**Exercise**
This exercise calls for every record to be returned exactly, with pictures removed.

Data items:
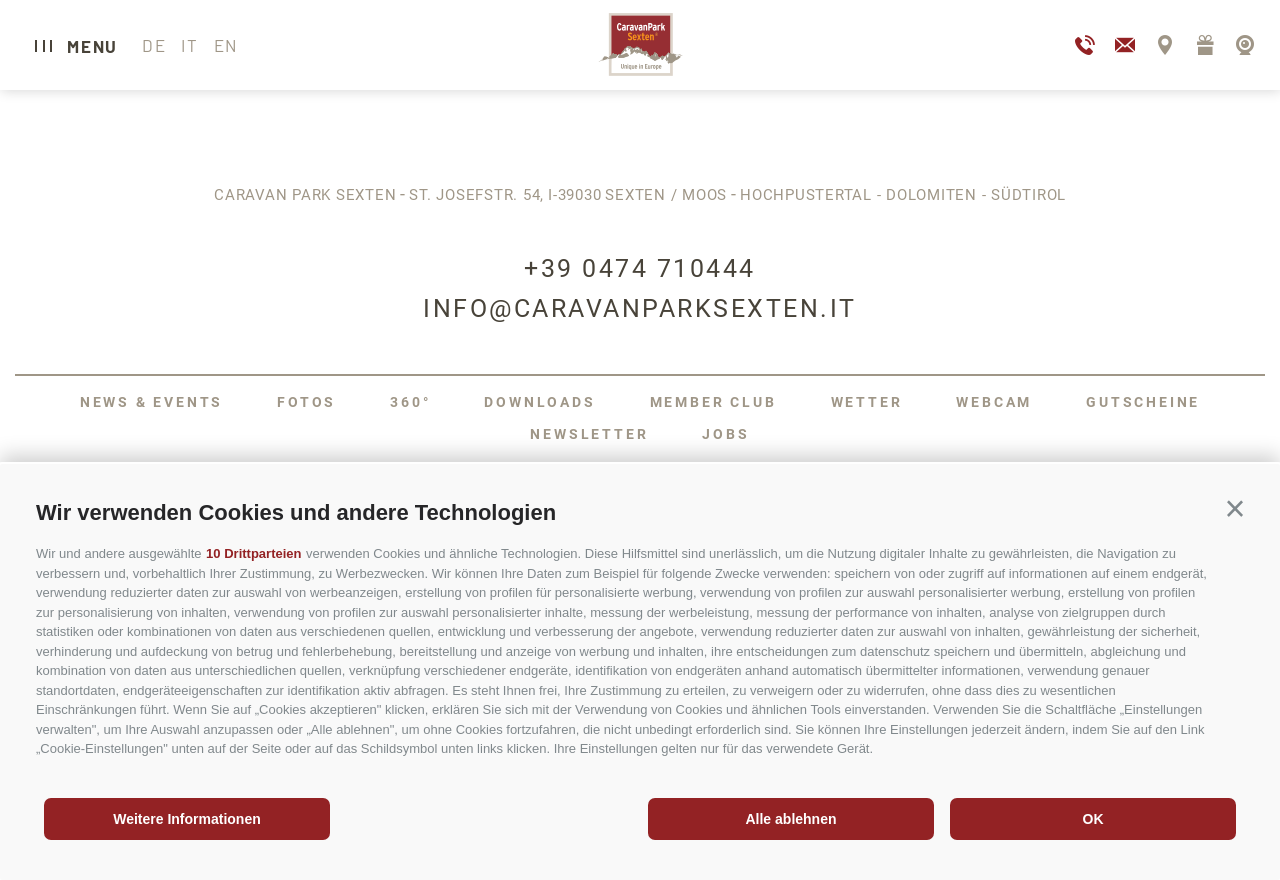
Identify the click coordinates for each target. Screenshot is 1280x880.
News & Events (151, 402)
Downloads (539, 402)
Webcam (994, 402)
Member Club (713, 402)
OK (1093, 819)
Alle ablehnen (790, 819)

**Your solution**
Identify the click coordinates for each target. Screenshot is 1280x880.
News & Events (151, 402)
Downloads (539, 402)
Webcam (994, 402)
Member Club (713, 402)
OK (1093, 819)
Alle ablehnen (790, 819)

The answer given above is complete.